*ACTION ITEM*
Leaving out any pictures, print the entries that follow exactly as they stand.

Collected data
=== Begin Enclosure ===

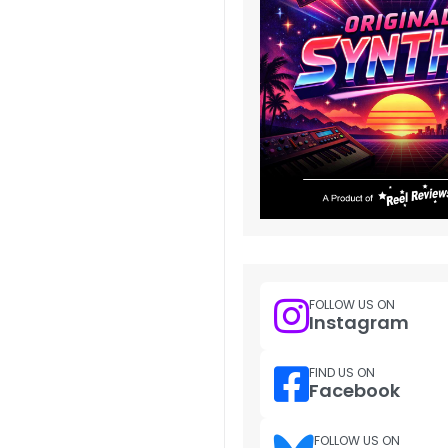
FOLLOW US ON
Instagram
FIND US ON
Facebook
FOLLOW US ON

=== End Enclosure ===

*TASK OUTPUT*
FOLLOW US ON
Instagram
FIND US ON
Facebook
FOLLOW US ON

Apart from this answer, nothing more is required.